*EXERCISE PROMPT*:
Report every line of the records below that includes the string "title".

*DATA PROVIDED*:
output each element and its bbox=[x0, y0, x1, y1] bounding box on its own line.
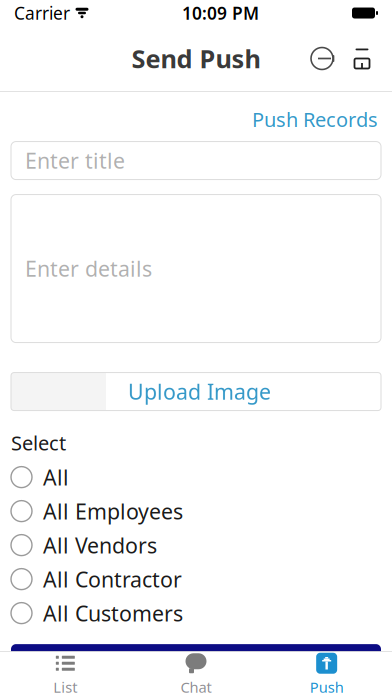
button[interactable]: Home bbox=[342, 38, 382, 78]
button[interactable]: Chat bbox=[131, 653, 261, 696]
button[interactable]: List bbox=[0, 653, 131, 696]
button[interactable]: All Employees bbox=[0, 494, 392, 528]
staticText: All bbox=[43, 463, 69, 491]
staticText: Push bbox=[310, 677, 344, 696]
button[interactable]: Enter details bbox=[11, 195, 381, 343]
staticText: Enter title bbox=[25, 146, 125, 175]
staticText: All Employees bbox=[43, 497, 183, 525]
button[interactable]: Push Records bbox=[240, 100, 390, 139]
staticText: SEND PUSH bbox=[136, 652, 256, 680]
button[interactable]: All Customers bbox=[0, 596, 392, 630]
staticText: Enter details bbox=[25, 254, 152, 283]
staticText: 10:09 PM bbox=[182, 2, 259, 24]
button[interactable]: All Vendors bbox=[0, 528, 392, 562]
button[interactable]: Log out bbox=[302, 38, 342, 78]
staticText: Carrier bbox=[14, 2, 70, 24]
button[interactable]: Upload Image bbox=[11, 373, 381, 411]
button[interactable]: SEND PUSH bbox=[11, 644, 381, 688]
staticText: List bbox=[53, 677, 77, 696]
staticText: Upload Image bbox=[128, 377, 271, 406]
staticText: Select bbox=[11, 430, 66, 456]
staticText: Chat bbox=[180, 677, 212, 696]
staticText: Push Records bbox=[252, 106, 378, 133]
button[interactable]: All bbox=[0, 460, 392, 494]
staticText: All Customers bbox=[43, 599, 183, 627]
button[interactable]: All Contractor bbox=[0, 562, 392, 596]
button[interactable]: Push bbox=[261, 653, 392, 696]
staticText: Send Push bbox=[132, 42, 260, 75]
staticText: All Vendors bbox=[43, 531, 157, 559]
staticText: All Contractor bbox=[43, 565, 182, 593]
button[interactable]: Enter title bbox=[11, 142, 381, 180]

*SOLUTION TO THIS PROBLEM*:
staticText: Enter title bbox=[25, 146, 125, 175]
button[interactable]: Enter title bbox=[11, 142, 381, 180]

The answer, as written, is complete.